You’ll note that I’ve missed out one of the RNAs I mentioned earlier: snRNA, which stands for small nuclear RNA. The primary role of snRNA is to process the mRNA. The code required to make a protein is not encoded by DNA in a linear fashion; the regions which mean something (exons) are interspersed with regions of code which do not go on to make a protein (introns) and something must be done about this. Well, snRNAs in complex with a highly heterogenous and large protein complex known as the spliceosome ‘splice’ the pre-mRNA and ligate (join) the exons back together to form a mature mRNA. So to go back to our analogy, imagine the initial plans were drawn up by the work experience kid and before they’re sent out, the boss has to go over them and cut bits out. That’s the role of the snRNA containing spliceosome.

So, onto the paper I read recently which caught my interest entitled ‘RNA catalyses nuclear pre-mRNA splicing.’1 The researchers from the University of Chicago set out to determine which part of the aforementioned large, complex metalloenzyme known as the spliceosome was responsible for catalysis of the splicing reaction. For those unsure of what a metalloenzyme is, it means it requires metal co-factors (magnesium ions, in this case) in order to carry out its function. It was hitherto unknown whether the active site ligands for these magnesium ions were provided by the snRNA or by one of the many proteins which make up the rest of the complex.

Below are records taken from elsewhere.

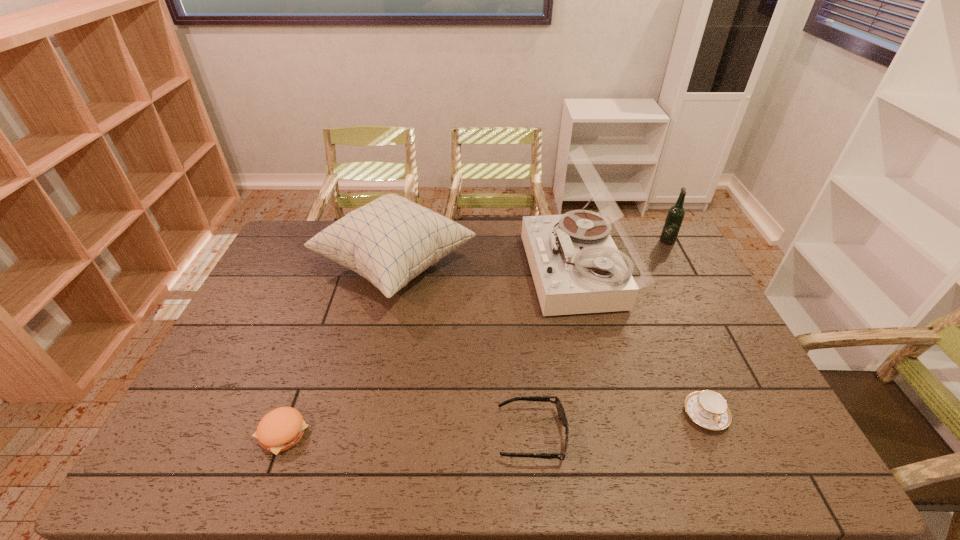 Find the location of a particular element. Image resolution: width=960 pixels, height=540 pixels. free space located on the front-facing side of the sunglasses is located at coordinates (458, 435).

Where is `free region located on the front-facing side of the sunglasses`? This screenshot has height=540, width=960. free region located on the front-facing side of the sunglasses is located at coordinates tap(348, 435).

Find the location of `vacant area situated on the front-facing side of the sunglasses`. vacant area situated on the front-facing side of the sunglasses is located at coordinates (420, 435).

Where is `vacant space located on the right of the patty`? Image resolution: width=960 pixels, height=540 pixels. vacant space located on the right of the patty is located at coordinates (397, 434).

This screenshot has height=540, width=960. Find the location of `record player positioned at the far edge`. record player positioned at the far edge is located at coordinates (576, 267).

Locate an element on the screen. The image size is (960, 540). cushion located in the far edge section of the desktop is located at coordinates (391, 240).

In order to click on beer bottle that is at the far edge in this screenshot , I will do `click(675, 216)`.

Find the location of a particular element. This screenshot has width=960, height=540. sunglasses present at the near edge is located at coordinates (560, 409).

Where is `patty present at the near edge`? This screenshot has height=540, width=960. patty present at the near edge is located at coordinates (280, 429).

You are a GUI agent. You are given a task and a screenshot of the screen. Output one action in this format:
    pyautogui.click(x=<x>, y=<y>)
    Task: Click on the beer bottle present at the right edge
    This screenshot has height=540, width=960.
    Given the screenshot: What is the action you would take?
    pyautogui.click(x=675, y=216) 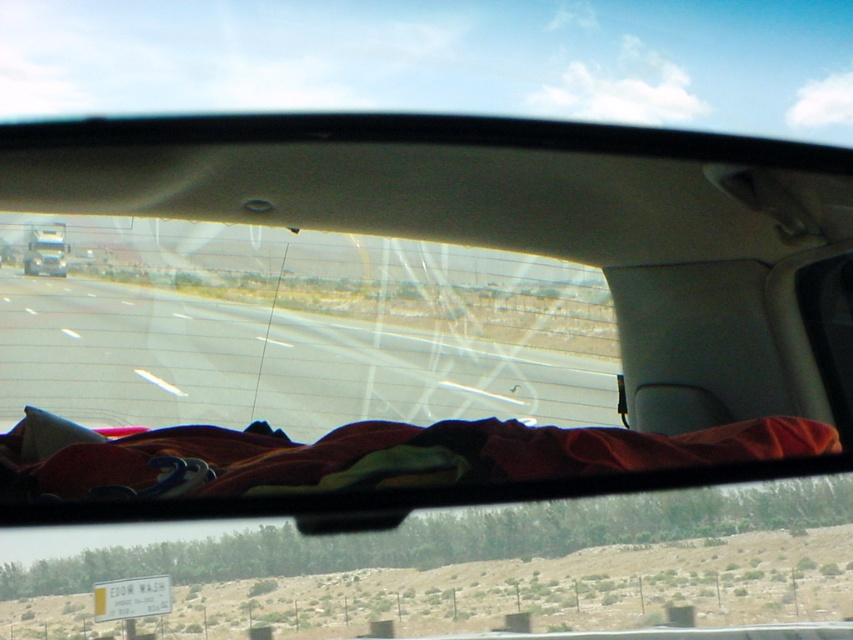 Who is lower down, velvet-like red blanket at lower center or metallic silver truck at left?

velvet-like red blanket at lower center is below.

Which is behind, point (22, 500) or point (62, 272)?

The point (62, 272) is behind.

Is point (36, 435) more distant than point (54, 243)?

No, (36, 435) is closer to viewer.

I want to click on velvet-like red blanket at lower center, so click(364, 456).

Is transparent glass car window at center smaller than velvet-like red blanket at lower center?

No.

Is point (59, 403) positioned after point (175, 472)?

Yes, it is.

At what (x,y) coordinates should I click in order to perform the action: click on transparent glass car window at center. Please return your answer as a coordinate pair (x, y). Looking at the image, I should click on (296, 330).

In the scene shown: Measure the distance from transparent glass car window at center to metallic silver truck at left.

transparent glass car window at center and metallic silver truck at left are 7.12 meters apart from each other.

Can you confirm if transparent glass car window at center is thinner than metallic silver truck at left?

No, transparent glass car window at center is not thinner than metallic silver truck at left.

Between point (107, 240) and point (51, 259), which one is positioned behind?

Point (51, 259)

This screenshot has height=640, width=853. I want to click on transparent glass car window at center, so click(296, 330).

However, using a technique known as metal specificity switch, the researchers could pinpoint a group of phosphate oxygens which appear to be crucial for Mg2+ binding and subsequent catalysis of splicing. Single oxygen atoms in snRNA U6 were sequentially replaced with sulphur (magnesium does not bind particularly well to sulphur relative to oxygen) and subsequently tested for splicing efficiency. Five of the positions appeared to result in decreased efficiency. In addition to this, the sulphurous snRNA containing spliceosomes were tested in the presence of metals known to bind sulphur with higher efficiency (e.g. manganese and cadmium). It was found that these sulphur binding metals were able to re-establish splicing efficiency where oxygen had been replaced with sulphur. These findings tell us that snRNA does indeed provide ligands for the catalytically crucial metal ions involved in the processing of pre-mRNA and that this is dependent on binding specificity of the metal co-factors. Further support for this comes from the spatial similarity of the metal ion binding sites of U6 snRNA to those found in group II introns, a class of intron which is able to self-splice without any input from the spliceosome but through exactly the same two phopshoryl-transfer reaction normally catalysed by the spliceosome2.

However, none of this actually excludes the possibility that one or more of the proteins involved in the spliceosome also provides ligands for metal co-factors. The same approach used on U6 snRNA was employed to assess the potential of Prp8 to provide ligands for the co-factors and no impaired splicing was observed. Prp8 had previously been imagined to be catalytically important for the spliceosome. What of other proteins then? Well, as previously stated, the spliceosome is a very heterogeneous and dynamic complex with proteins arriving and departing throughout the splicing reaction so de-convoluting each protein’s role in the reaction appears to be a daunting process. Crystal structures of the spliceosome at each stage of the splicing reaction, enabling observation of proteins close to the active site and their likelihood of binding metal co-factors, would certainly speed up the process. However, expressing and crystallising such a large, dynamic protein complex presents an enormous set of challenges in itself.

For now, however, it seems more likely that most of the proteins are simply regulators of the process or acting as chaperones, holding U6 snRNA in the correct conformation to catalyse the reaction and that the catalytically important part of the complex is, indeed, snRNA.

[1] Fica, S. M. et al. Nature 503, 229-234, (2013).

[2] Marcia, M. & Pyle, A. M. Cell 159, 497-507, (2012).

By Ben Hall – a second year PhD student in Mark Banfield’s group.